Desde el fin de la tiranía somocista en 1979, no se había visto en Nicaragua una desfachatez como la actual para diseñar una legalidad a la medida de las necesidades de una dictadura; leyes para cobijar la represión y defenderla con leguleyadas. Pero si eso le hubiera dado a Maquiavelo material para escribir otro manual para tiranos, lo más retorcido que estamos viviendo últimamente es el ser testigos de tratos inusualmente crueles contra los destacados líderes, candidatos electorales y mujeres dirigentes que fueron apresados antes de las recientes eleccionesgenerales de noviembre. Las cuatro mujeres dirigentes del Movimiento Renovador Sandinista (rebautizado Unamos, en 2020), el partido disidente de la senda autoritaria que Ortega le imprimió al FSLN (Frente Sandinista de Liberación Nacional), y por lo que muchos lo abandonamos, son ahora chivos expiatorios. Este mes: Dora María Téllez, Ana Margarita Vijil, Suyen Barahona y Támara Dávila cumplen seis meses, seis meses de estar incomunicadas: encerradas solas en celdas mínimas, desnutridas, sin acceso a un libro, a leer o escribir, durmiendo en celdas frías sobre colchonetas plásticas, sin que se les permita a los familiares llevarles una cobija. Támara y Suyen tienen una niña de cinco años y un niño de cuatro, respectivamente. No se les ha admitido verlos en las escasas visitas familiares —permitidas apenas tras 90 días de encierro— Las madres no han podido siquiera hablarles por teléfono.

¿Intercede por ellas Rosario Murillo, que posa beatífica con hijos y nietos? ¿O es ella misma la autora de esta venganza? Porque no cabe otra palabra más que venganza para calificar el caso de estas mujeres apresadas por su militancia política. Dora María Téllez es nada menos que la icónica guerrillera que liberó la ciudad donde Ortega y Murillo lograron aterrizar días antes del triunfo de la Revolución provenientes de Costa Rica.

Maltratados, desnutridos, aunque no incomunicados, se encuentran en el mismo penal 36 personas más.

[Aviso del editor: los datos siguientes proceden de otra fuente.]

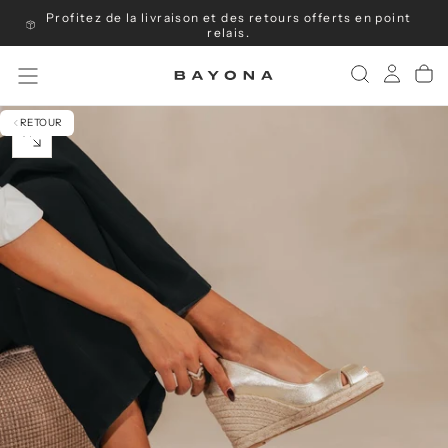
Profitez de la livraison et des retours offerts en point
Passer
au
relais.
contenu
RETOUR
OUVRIR
LE
MÉDIA
0
DANS
UNE
FENÊTRE
MODALE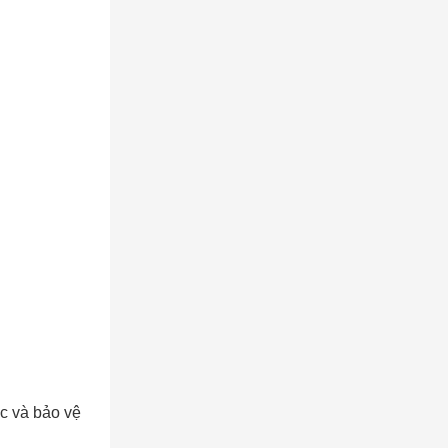
c và bảo vệ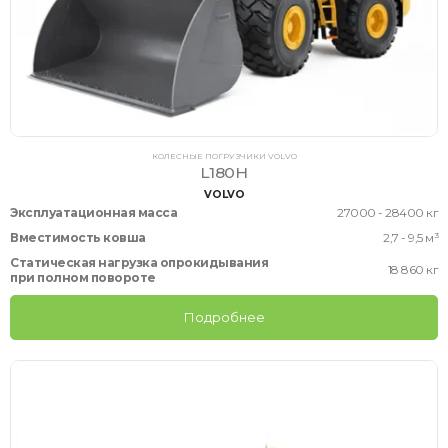
КОЛЕСНЫЕ ПОГРУЗЧИКИ VOLVO
L180H
VOLVO
Эксплуатационная масса
27000 - 28400 кг
Вместимость ковша
2,7 - 9,5 м³
Статическая нагрузка опрокидывания
18 860 кг
при полном повороте
Подробнее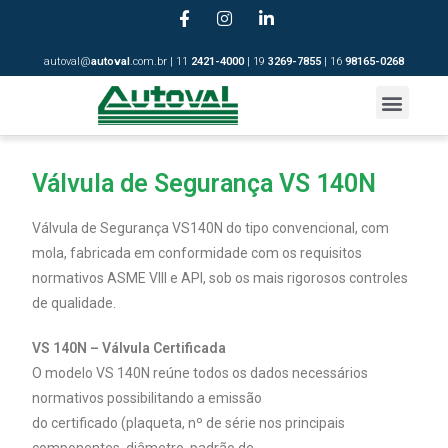
autoval@
autoval
.com.br | 11
2421-4
000
| 19
3269-7855
| 16
98165-0268
Válvula de Segurança VS 140N
Válvula de Segurança VS140N do tipo convencional, com
mola, fabricada em conformidade com os requisitos
normativos ASME VIII e API, sob os mais rigorosos controles
de qualidade.
VS 140N – Válvula Certificada
O modelo VS 140N reúne todos os dados necessários
normativos possibilitando a emissão
do certificado (plaqueta, nº de série nos principais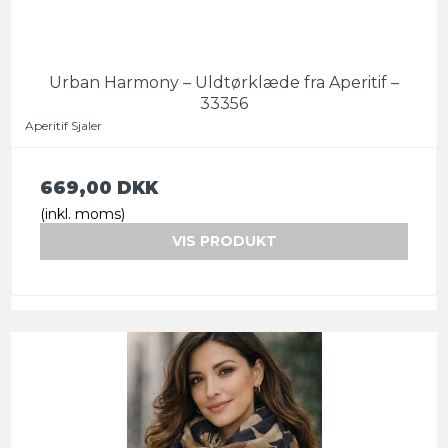
Urban Harmony – Uldtørklæde fra Aperitif –
33356
Aperitif Sjaler
669,00 DKK
(inkl. moms)
VIS PRODUKT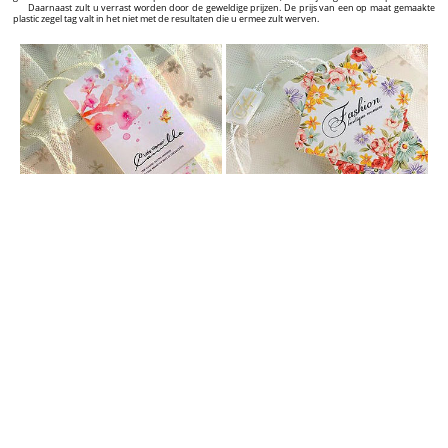
Daarnaast zult u verrast worden door de geweldige prijzen. De prijs van een op maat gemaakte
plastic zegel tag valt in het niet met de resultaten die u ermee zult werven.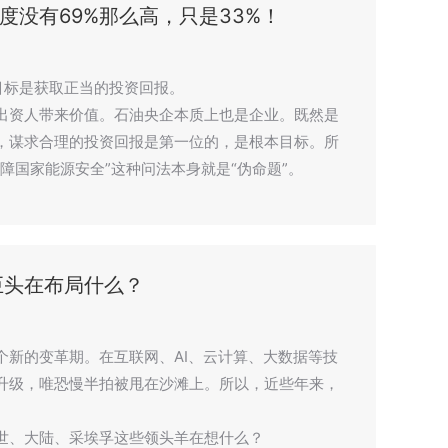
度没有69%那么高，只是33%！
目标是获取正当的投资回报。
出资人带来价值。石油央企本质上也是企业。既然是
，谋求合理的投资回报是第一位的，是根本目标。所
障国家能源安全”这种问法本身就是“伪命题”。
巨头在布局什么？
个新的变革期。在互联网、AI、云计算、大数据等技
升级，唯恐慢半拍被甩在沙滩上。所以，近些年来，
。
世、大陆、采埃孚这些领头羊在想什么？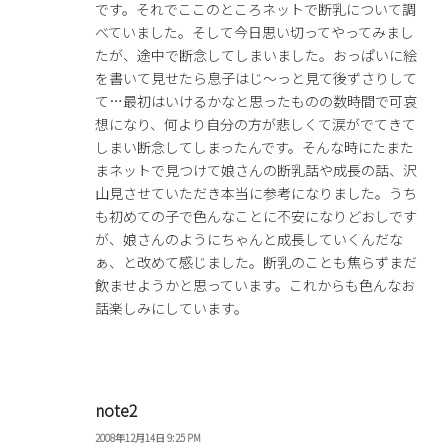
です。それでここのところネットで断乳について調
べていました。そして今日思い切ってやってみまし
たが、途中で断念してしまいました。おっぱいに絵
を書いて見せたら息子はじ〜っと見て後ずさりして
て…最初はいけるかなと思ったものの数時間で可哀
想になり、何より自分の方が悲しくて涙がでてきて
しまい断念してしまったんです。そんな時にたまた
まネットで見つけて娘さんの断乳話や成長の話、沢
山見させていただき本当に参考になりました。うち
も初めての子で色んなことに不安になりどおしです
が、娘さんのようにちゃんと成長していくんだな
ぁ、と改めて感じました。断乳のことも焦らずまだ
飲ませようかと思っています。これからも色んなお
話楽しみにしています。
note2
2008年12月14日 9:25 PM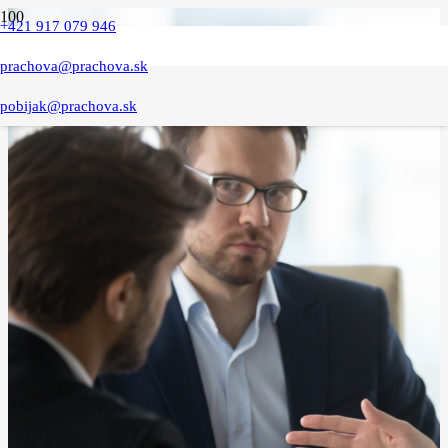
+421 917 079 946
prachova@prachova.sk
pobijak@prachova.sk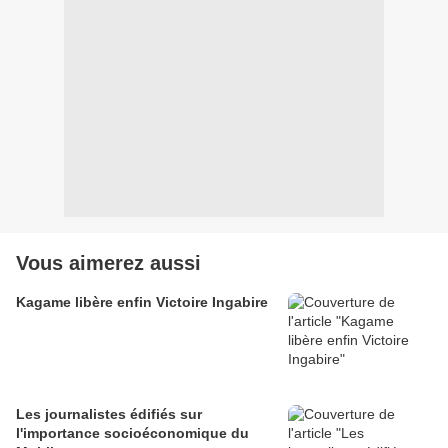
Vous aimerez aussi
Kagame libère enfin Victoire Ingabire
Les journalistes édifiés sur
l'importance socioéconomique du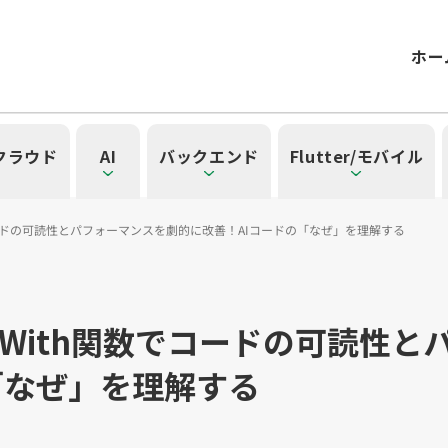
ホー
/クラウド
AI
バックエンド
Flutter/モバイル
数でコードの可読性とパフォーマンスを劇的に改善！AIコードの「なぜ」を理解する
記事一覧を見る
一覧を見る
見る
覧を見る
」の記事一覧を見る
入門】With関数でコードの可読性
一覧
タグ一覧
「なぜ」を理解する
）
42）
ル（15）
form（6）
t（2）
SG（9）
API（2）
NotebookLM（3）
アプリ開発（1）
アドベントカレンダー2024（25）
インフラストラクチャ（5）
microCMS（7）
レトロスペクティブ（6）
Ruby（2）
SQL（1）
Gemini（3）
TypeScript（4）
アクセス制御（1）
DX Criteria（1）
OpenAI（1）
Docker（4）
スキルアップ（24
JavaScript（
サーバ
CNN
Clo
ューティング（12）
dux（1）
Ansible（2）
React（1）
Google Cloud（1）
キャリア（8）
内製化（7）
DevSecOps（1）
マネジ
Pl
ョン（4）
）
Kubernetes（1）
デジタル人材育成（4）
Lambda（1）
PMO（3）
API Gateway（1）
Markdow
A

Hombres y mujeres destacados, empresarios, campesinos, héroes sandinistas, antiguos embajadores. Hay dos que, por su edad, debían estar al menos bajo arresto domiciliario: Francisco Aguirre de 77 años, excanciller, y Edgard Parrales de 80, exembajador de la Revolución ante la Organización de Estados Americanos (OEA). Ellos y los demás no tienen acceso legal a sus abogados; el enrevesado juicio contra algunos gira sobre los proyectos de dos ONG súbitamente criminalizadas. A otros se les acusa por opiniones y declaraciones designadas como traición a la patria. Se dice que serán juzgados, pero los juicios se han postergado indefinidamente.

En diarias alocuciones a mediodía, Murillo acusa a quien se le ocurre —ya vimos el caso de Sergio Ramírez— de incitar al odio. Ella, en tanto, predica el amor y reza a un Dios a su imagen y semejanza, mientras llama diabólicos a los sacerdotes católicos. Ortega, por su lado, considera que seguirá siendo revolucionario mientras —para felicidad del pequeño Stalin que aún vive en ciertos corazones— acuse al imperialismo yanki del rechazo popular contra sus abusos. Tras esa mampara justifica múltiples violaciones a los derechos humanos y una suma de 160 presos políticos que sufren maltratos propios de un Gulag.